● WHAT IS EXPECTED:
Search the data for the string "stomach" and extract every line where it appears.

● DATASET RECORDS:
■ ■ ■
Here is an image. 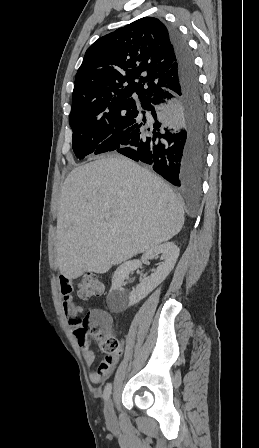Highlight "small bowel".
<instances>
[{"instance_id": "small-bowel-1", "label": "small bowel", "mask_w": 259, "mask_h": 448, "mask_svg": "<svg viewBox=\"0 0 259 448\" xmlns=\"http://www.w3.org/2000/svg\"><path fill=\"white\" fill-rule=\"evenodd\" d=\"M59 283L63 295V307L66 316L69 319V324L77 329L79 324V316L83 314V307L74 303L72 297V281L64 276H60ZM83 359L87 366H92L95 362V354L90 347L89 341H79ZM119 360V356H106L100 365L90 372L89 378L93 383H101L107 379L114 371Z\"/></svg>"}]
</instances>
■ ■ ■
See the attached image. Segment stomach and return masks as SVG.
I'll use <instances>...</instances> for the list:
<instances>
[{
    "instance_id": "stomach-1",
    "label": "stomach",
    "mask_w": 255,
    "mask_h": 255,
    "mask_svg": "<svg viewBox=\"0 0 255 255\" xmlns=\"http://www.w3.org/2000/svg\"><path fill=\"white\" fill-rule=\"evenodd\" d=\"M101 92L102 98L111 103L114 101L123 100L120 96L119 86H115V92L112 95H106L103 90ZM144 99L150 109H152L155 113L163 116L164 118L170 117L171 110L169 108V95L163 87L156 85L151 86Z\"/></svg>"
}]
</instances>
■ ■ ■
● ANSWER AREA:
See the attached image. Segment stomach and return masks as SVG.
    "instance_id": "stomach-1",
    "label": "stomach",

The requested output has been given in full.